======== TASK DATA ========

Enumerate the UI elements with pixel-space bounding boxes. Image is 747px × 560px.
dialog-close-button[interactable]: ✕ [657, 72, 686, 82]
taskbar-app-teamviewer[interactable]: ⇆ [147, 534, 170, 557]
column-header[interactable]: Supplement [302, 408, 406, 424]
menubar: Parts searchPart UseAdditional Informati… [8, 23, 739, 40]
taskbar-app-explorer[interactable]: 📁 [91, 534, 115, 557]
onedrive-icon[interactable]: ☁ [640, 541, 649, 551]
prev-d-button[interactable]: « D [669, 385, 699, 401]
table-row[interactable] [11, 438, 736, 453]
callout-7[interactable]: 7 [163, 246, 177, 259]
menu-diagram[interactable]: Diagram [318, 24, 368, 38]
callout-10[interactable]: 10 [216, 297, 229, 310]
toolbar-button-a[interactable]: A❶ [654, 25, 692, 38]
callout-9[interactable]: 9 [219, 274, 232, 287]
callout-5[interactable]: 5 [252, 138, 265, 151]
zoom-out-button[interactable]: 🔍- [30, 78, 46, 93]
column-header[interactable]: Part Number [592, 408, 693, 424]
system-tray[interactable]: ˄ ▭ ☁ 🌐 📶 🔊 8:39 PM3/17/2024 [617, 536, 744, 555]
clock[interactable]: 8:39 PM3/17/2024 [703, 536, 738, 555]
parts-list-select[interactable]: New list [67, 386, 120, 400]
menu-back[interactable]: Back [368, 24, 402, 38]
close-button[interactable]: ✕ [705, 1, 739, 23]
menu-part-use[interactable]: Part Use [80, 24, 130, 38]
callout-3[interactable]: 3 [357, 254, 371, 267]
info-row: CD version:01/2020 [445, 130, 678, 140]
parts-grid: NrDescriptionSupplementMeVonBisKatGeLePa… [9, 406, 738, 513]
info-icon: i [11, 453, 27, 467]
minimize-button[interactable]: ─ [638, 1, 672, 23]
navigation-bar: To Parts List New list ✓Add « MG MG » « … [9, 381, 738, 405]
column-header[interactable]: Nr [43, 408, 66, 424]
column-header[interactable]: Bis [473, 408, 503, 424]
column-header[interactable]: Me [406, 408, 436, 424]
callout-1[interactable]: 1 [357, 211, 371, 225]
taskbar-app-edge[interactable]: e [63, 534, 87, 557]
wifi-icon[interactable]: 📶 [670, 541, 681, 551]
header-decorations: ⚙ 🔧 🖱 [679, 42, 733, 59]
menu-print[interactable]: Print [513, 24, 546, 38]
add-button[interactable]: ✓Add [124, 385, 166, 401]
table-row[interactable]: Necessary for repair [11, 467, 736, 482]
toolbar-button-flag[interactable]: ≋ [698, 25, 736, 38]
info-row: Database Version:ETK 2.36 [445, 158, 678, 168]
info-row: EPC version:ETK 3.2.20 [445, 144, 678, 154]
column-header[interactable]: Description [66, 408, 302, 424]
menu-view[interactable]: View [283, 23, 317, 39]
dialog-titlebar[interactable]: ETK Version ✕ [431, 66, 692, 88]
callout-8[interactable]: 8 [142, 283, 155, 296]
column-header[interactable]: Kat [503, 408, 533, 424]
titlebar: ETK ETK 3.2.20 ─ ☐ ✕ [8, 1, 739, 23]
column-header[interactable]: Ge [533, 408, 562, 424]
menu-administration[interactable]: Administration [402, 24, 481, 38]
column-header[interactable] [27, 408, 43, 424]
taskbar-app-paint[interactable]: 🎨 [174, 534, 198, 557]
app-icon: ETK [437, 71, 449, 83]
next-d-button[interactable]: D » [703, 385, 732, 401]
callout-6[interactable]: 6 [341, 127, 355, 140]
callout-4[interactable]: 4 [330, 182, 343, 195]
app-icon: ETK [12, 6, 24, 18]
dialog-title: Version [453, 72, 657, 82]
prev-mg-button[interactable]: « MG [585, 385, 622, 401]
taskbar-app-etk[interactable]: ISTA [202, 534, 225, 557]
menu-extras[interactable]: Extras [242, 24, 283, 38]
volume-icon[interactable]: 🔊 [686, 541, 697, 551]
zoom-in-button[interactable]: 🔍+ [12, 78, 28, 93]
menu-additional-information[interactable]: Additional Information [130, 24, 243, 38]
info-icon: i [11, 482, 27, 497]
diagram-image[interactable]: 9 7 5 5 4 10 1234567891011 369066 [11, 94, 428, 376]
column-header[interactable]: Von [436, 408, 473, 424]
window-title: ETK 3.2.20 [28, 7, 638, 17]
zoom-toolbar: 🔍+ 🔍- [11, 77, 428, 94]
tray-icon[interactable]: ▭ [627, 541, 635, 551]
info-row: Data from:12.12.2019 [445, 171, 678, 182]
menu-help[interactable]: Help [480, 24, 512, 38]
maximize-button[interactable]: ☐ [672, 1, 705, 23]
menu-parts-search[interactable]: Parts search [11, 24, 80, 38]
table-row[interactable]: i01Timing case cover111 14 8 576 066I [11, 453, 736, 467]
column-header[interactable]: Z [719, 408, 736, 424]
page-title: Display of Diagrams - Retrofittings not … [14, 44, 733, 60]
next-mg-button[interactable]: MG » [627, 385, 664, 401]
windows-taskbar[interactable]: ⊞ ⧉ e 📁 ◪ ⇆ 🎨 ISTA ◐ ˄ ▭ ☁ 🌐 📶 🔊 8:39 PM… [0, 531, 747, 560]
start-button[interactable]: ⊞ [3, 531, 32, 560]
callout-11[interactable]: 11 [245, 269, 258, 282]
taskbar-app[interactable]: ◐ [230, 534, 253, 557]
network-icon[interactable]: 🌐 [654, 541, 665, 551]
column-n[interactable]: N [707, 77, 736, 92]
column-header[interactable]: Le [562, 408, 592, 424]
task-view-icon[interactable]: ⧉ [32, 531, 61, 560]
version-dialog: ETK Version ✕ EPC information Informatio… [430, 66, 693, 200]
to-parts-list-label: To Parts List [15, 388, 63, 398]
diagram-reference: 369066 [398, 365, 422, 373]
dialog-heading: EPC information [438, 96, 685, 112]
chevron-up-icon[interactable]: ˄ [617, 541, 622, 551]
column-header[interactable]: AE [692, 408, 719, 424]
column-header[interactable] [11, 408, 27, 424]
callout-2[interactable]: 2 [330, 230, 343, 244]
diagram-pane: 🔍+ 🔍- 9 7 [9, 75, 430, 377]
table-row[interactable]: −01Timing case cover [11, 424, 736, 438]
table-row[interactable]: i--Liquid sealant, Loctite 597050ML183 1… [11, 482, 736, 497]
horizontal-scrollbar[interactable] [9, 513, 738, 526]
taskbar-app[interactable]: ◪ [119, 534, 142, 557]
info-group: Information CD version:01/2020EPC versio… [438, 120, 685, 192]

========

[DESCRIPTION OF THE TASK]
Return every line in the records that includes the string "prev".

[REPLY TO THE TASK]
prev-d-button[interactable]: « D [669, 385, 699, 401]
prev-mg-button[interactable]: « MG [585, 385, 622, 401]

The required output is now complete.